INSTRUCTIONS TO FOLLOW: Which lines come from the start of the records through the line that holds "screver em um recurso do Google"? Write them out word for word.

PROVIDED INFORMATION:
______________________________
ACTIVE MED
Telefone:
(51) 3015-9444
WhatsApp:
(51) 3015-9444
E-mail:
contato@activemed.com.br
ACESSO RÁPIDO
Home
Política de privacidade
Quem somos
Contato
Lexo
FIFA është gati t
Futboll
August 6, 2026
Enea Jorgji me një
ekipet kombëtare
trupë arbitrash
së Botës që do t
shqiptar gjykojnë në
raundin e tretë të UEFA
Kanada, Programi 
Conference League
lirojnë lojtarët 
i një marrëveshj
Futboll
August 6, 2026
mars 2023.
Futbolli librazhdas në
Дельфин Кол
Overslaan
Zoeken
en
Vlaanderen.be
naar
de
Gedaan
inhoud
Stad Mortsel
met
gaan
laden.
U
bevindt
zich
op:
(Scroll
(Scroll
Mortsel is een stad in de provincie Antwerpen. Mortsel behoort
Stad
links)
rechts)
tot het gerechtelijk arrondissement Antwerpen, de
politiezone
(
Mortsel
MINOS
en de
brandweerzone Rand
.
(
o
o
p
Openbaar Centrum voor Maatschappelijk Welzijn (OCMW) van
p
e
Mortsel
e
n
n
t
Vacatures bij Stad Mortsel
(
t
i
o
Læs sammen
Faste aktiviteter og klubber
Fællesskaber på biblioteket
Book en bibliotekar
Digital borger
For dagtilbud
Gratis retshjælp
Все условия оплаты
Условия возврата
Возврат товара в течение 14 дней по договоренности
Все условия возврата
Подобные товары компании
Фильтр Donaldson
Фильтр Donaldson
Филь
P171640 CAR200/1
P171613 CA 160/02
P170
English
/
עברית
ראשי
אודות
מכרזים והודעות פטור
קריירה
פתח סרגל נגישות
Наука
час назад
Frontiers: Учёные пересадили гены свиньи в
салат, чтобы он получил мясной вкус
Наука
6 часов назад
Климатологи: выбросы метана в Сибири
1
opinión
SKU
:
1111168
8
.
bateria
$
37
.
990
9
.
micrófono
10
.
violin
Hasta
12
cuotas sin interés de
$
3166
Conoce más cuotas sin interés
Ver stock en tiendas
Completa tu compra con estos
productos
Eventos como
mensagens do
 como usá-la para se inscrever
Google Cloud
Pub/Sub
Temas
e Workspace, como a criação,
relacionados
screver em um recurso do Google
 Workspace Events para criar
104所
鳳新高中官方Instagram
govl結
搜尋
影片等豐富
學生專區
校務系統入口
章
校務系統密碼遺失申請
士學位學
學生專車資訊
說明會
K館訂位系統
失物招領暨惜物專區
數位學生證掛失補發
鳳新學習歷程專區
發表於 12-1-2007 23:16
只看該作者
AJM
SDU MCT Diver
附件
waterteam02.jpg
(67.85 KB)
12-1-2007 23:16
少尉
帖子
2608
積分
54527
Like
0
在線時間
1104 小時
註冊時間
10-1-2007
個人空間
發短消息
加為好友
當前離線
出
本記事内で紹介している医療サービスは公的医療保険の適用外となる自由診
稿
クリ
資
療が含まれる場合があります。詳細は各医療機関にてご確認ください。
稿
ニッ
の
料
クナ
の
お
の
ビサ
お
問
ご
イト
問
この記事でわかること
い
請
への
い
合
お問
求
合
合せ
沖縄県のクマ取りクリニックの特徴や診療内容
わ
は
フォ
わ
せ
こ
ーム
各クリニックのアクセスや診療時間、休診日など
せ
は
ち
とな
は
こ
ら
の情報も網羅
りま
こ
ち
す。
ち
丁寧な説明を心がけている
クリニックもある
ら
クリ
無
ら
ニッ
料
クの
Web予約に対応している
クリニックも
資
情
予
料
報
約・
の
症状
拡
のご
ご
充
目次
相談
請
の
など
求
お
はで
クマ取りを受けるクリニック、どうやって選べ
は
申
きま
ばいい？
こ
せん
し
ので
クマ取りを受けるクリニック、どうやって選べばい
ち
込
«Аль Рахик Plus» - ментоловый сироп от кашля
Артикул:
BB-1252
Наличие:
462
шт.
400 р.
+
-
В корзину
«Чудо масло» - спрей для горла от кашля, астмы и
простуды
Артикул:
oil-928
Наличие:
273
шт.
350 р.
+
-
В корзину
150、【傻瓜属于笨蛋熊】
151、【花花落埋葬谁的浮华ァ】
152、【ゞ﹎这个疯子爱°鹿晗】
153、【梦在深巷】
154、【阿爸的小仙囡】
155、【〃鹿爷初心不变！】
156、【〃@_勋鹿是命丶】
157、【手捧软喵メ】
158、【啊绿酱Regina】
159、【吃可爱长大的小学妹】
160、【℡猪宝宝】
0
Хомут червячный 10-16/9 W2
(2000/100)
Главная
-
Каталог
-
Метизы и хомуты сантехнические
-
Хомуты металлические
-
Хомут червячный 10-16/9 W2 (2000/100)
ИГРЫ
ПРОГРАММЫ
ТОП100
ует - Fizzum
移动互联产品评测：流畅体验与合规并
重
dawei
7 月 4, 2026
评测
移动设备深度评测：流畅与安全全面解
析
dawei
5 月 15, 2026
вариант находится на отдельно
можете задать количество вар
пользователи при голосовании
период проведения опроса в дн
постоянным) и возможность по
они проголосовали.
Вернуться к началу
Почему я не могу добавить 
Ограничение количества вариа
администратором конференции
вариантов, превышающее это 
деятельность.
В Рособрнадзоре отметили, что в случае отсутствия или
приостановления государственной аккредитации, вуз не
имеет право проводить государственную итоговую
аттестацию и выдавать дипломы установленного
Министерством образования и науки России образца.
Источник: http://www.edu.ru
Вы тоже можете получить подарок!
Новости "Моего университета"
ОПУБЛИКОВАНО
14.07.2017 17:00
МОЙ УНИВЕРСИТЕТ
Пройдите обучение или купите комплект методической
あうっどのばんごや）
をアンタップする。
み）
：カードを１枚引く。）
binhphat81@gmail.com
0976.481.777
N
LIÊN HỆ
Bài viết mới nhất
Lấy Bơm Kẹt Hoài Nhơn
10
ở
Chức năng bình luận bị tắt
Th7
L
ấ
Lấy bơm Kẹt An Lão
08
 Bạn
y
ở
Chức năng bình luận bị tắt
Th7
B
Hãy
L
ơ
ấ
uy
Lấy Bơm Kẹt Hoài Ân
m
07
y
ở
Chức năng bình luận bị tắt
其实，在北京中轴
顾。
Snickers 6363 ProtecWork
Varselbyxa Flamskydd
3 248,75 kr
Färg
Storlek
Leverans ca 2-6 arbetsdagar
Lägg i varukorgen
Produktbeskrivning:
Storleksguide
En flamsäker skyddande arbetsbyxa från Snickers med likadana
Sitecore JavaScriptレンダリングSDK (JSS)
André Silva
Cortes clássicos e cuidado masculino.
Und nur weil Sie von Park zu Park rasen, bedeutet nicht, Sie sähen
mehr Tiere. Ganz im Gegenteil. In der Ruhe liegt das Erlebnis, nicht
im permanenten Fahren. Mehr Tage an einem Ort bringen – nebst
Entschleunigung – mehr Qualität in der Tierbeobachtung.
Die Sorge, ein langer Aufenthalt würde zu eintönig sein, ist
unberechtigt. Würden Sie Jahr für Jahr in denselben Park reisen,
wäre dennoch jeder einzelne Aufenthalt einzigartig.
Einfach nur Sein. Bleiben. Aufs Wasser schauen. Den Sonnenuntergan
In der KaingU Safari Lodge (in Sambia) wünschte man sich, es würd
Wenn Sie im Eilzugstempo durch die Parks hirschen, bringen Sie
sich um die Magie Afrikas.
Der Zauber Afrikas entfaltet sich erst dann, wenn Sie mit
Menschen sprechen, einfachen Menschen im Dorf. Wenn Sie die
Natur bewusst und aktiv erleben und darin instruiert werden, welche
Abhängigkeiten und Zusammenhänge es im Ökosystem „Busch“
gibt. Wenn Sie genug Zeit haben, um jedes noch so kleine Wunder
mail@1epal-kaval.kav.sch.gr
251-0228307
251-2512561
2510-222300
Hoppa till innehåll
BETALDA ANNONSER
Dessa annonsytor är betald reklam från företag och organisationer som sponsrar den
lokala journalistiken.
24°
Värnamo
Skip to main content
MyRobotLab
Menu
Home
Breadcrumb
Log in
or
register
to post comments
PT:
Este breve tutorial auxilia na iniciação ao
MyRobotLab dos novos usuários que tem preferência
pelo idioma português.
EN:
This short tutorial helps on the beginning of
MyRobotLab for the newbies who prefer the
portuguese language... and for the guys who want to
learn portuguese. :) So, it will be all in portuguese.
______________________________
SOLUTION TO THIS PROBLEM:
ACTIVE MED
Telefone:
(51) 3015-9444
WhatsApp:
(51) 3015-9444
E-mail:
contato@activemed.com.br
ACESSO RÁPIDO
Home
Política de privacidade
Quem somos
Contato
Lexo
FIFA është gati t
Futboll
August 6, 2026
Enea Jorgji me një
ekipet kombëtare
trupë arbitrash
së Botës që do t
shqiptar gjykojnë në
raundin e tretë të UEFA
Kanada, Programi 
Conference League
lirojnë lojtarët 
i një marrëveshj
Futboll
August 6, 2026
mars 2023.
Futbolli librazhdas në
Дельфин Кол
Overslaan
Zoeken
en
Vlaanderen.be
naar
de
Gedaan
inhoud
Stad Mortsel
met
gaan
laden.
U
bevindt
zich
op:
(Scroll
(Scroll
Mortsel is een stad in de provincie Antwerpen. Mortsel behoort
Stad
links)
rechts)
tot het gerechtelijk arrondissement Antwerpen, de
politiezone
(
Mortsel
MINOS
en de
brandweerzone Rand
.
(
o
o
p
Openbaar Centrum voor Maatschappelijk Welzijn (OCMW) van
p
e
Mortsel
e
n
n
t
Vacatures bij Stad Mortsel
(
t
i
o
Læs sammen
Faste aktiviteter og klubber
Fællesskaber på biblioteket
Book en bibliotekar
Digital borger
For dagtilbud
Gratis retshjælp
Все условия оплаты
Условия возврата
Возврат товара в течение 14 дней по договоренности
Все условия возврата
Подобные товары компании
Фильтр Donaldson
Фильтр Donaldson
Филь
P171640 CAR200/1
P171613 CA 160/02
P170
English
/
עברית
ראשי
אודות
מכרזים והודעות פטור
קריירה
פתח סרגל נגישות
Наука
час назад
Frontiers: Учёные пересадили гены свиньи в
салат, чтобы он получил мясной вкус
Наука
6 часов назад
Климатологи: выбросы метана в Сибири
1
opinión
SKU
:
1111168
8
.
bateria
$
37
.
990
9
.
micrófono
10
.
violin
Hasta
12
cuotas sin interés de
$
3166
Conoce más cuotas sin interés
Ver stock en tiendas
Completa tu compra con estos
productos
Eventos como
mensagens do
 como usá-la para se inscrever
Google Cloud
Pub/Sub
Temas
e Workspace, como a criação,
relacionados
screver em um recurso do Google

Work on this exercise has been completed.